> _WHAT IS EXPECTED_: Output the records below in full, word for word; pictures do not belong in it.

----- MATERIAL SHOWN

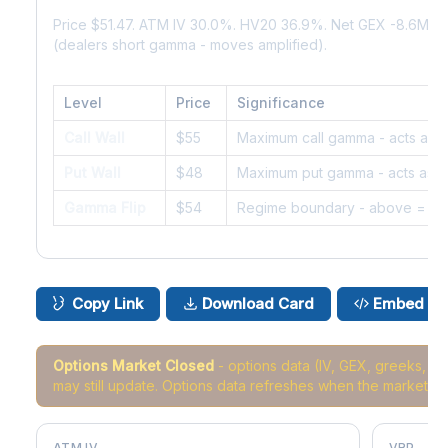
Price $51.47. ATM IV 30.0%. HV20 36.9%. Net GEX -8.6M.
(dealers short gamma - moves amplified).
Level
Price
Significance
Call Wall
$55
Maximum call gamma - acts as r
Put Wall
$48
Maximum put gamma - acts as s
Gamma Flip
$54
Regime boundary - above = da
Copy Link
Download Card
Embed
Options Market Closed
- options data (IV, GEX, greeks, 
may still update. Options data refreshes when the market r
ATM IV
VRP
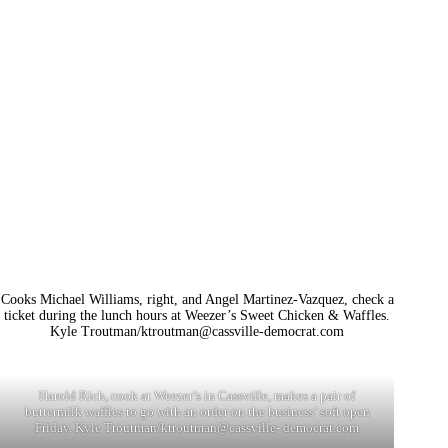
Cooks Michael Williams, right, and Angel Martinez-Vazquez, check a
ticket during the lunch hours at Weezer’s Sweet Chicken & Waffles.
Kyle Troutman/
ktroutman@cassville-democrat.com
Harold Rich, cook at Weezer’s in Cassville, makes a pair of
buttermilk waffles to go with an order on the business’ soft open
Friday. Kyle Troutman/ktroutman@cassville- democrat.com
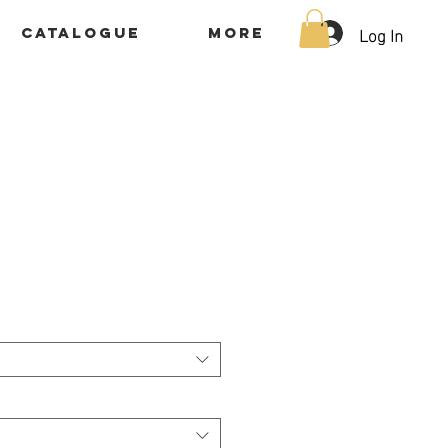
Log In
Catalogue
More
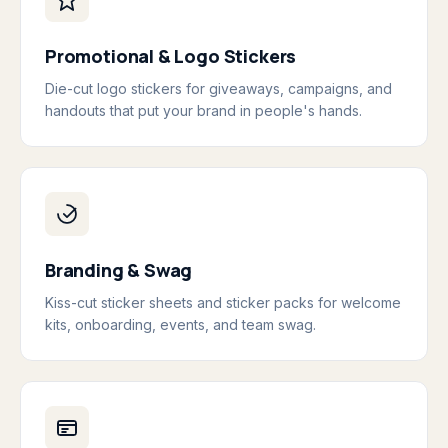
Promotional & Logo Stickers
Die-cut logo stickers for giveaways, campaigns, and
handouts that put your brand in people's hands.
Branding & Swag
Kiss-cut sticker sheets and sticker packs for welcome
kits, onboarding, events, and team swag.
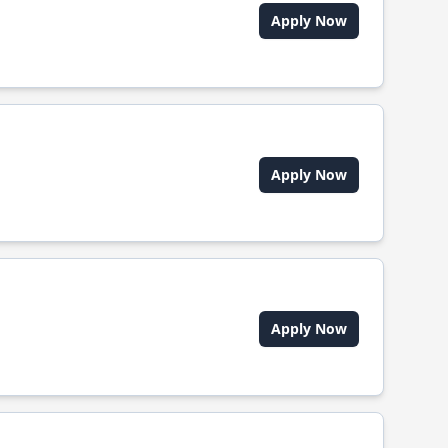
Apply Now
Apply Now
Apply Now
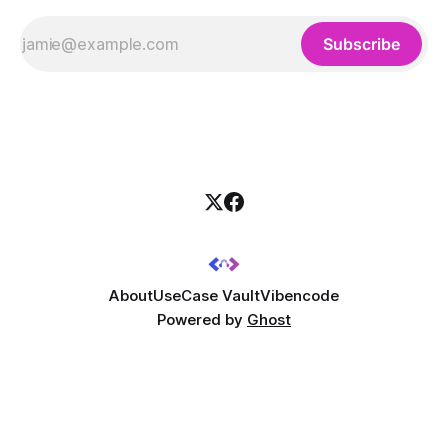
Subscribe
About
UseCase Vault
Vibencode
Powered by
Ghost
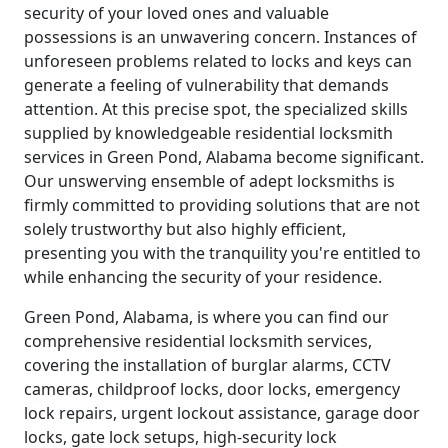
security of your loved ones and valuable
possessions is an unwavering concern. Instances of
unforeseen problems related to locks and keys can
generate a feeling of vulnerability that demands
attention. At this precise spot, the specialized skills
supplied by knowledgeable residential locksmith
services in Green Pond, Alabama become significant.
Our unswerving ensemble of adept locksmiths is
firmly committed to providing solutions that are not
solely trustworthy but also highly efficient,
presenting you with the tranquility you're entitled to
while enhancing the security of your residence.
Green Pond, Alabama, is where you can find our
comprehensive residential locksmith services,
covering the installation of burglar alarms, CCTV
cameras, childproof locks, door locks, emergency
lock repairs, urgent lockout assistance, garage door
locks, gate lock setups, high-security lock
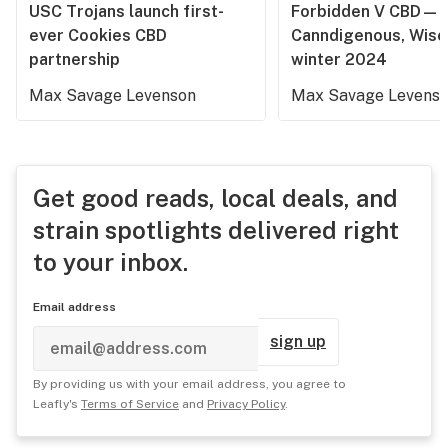
USC Trojans launch first-
Forbidden V CBD—
ever Cookies CBD
Canndigenous, Wisc
partnership
winter 2024
Max Savage Levenson
Max Savage Levens
Get good reads, local deals, and
strain spotlights delivered right
to your inbox.
Email address
sign up
By providing us with your email address, you agree to
Leafly's
Terms of Service
and
Privacy Policy
.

----------

> _ANSWER BOX_:
Price $51.47. ATM IV 30.0%. HV20 36.9%. Net GEX -8.6M.
(dealers short gamma - moves amplified).
Level
Price
Significance
Call Wall
$55
Maximum call gamma - acts as r
Put Wall
$48
Maximum put gamma - acts as s
Gamma Flip
$54
Regime boundary - above = da
Copy Link
Download Card
Embed
Options Market Closed
- options data (IV, GEX, greeks, 
may still update. Options data refreshes when the market r
ATM IV
VRP
Cooks Michael Williams, right, and Angel Martinez-Vazquez, check a
ticket during the lunch hours at Weezer’s Sweet Chicken & Waffles.
Kyle Troutman/
ktroutman@cassville-democrat.com
Harold Rich, cook at Weezer’s in Cassville, makes a pair of
buttermilk waffles to go with an order on the business’ soft open
Friday. Kyle Troutman/ktroutman@cassville- democrat.com
Log In
Catalogue
More
Promotional & Logo Stickers
Die-cut logo stickers for giveaways, campaigns, and
handouts that put your brand in people's hands.
Branding & Swag
Kiss-cut sticker sheets and sticker packs for welcome
kits, onboarding, events, and team swag.
Apply Now
Apply Now
Apply Now
Subscribe
About
UseCase Vault
Vibencode
Powered by
Ghost
security of your loved ones and valuable
possessions is an unwavering concern. Instances of
unforeseen problems related to locks and keys can
generate a feeling of vulnerability that demands
attention. At this precise spot, the specialized skills
supplied by knowledgeable residential locksmith
services in Green Pond, Alabama become significant.
Our unswerving ensemble of adept locksmiths is
firmly committed to providing solutions that are not
solely trustworthy but also highly efficient,
presenting you with the tranquility you're entitled to
while enhancing the security of your residence.
Green Pond, Alabama, is where you can find our
comprehensive residential locksmith services,
covering the installation of burglar alarms, CCTV
cameras, childproof locks, door locks, emergency
lock repairs, urgent lockout assistance, garage door
locks, gate lock setups, high-security lock
USC Trojans launch first-
Forbidden V CBD—
ever Cookies CBD
Canndigenous, Wisc
partnership
winter 2024
Max Savage Levenson
Max Savage Levens
Get good reads, local deals, and
strain spotlights delivered right
to your inbox.
Email address
sign up
By providing us with your email address, you agree to
Leafly's
Terms of Service
and
Privacy Policy
.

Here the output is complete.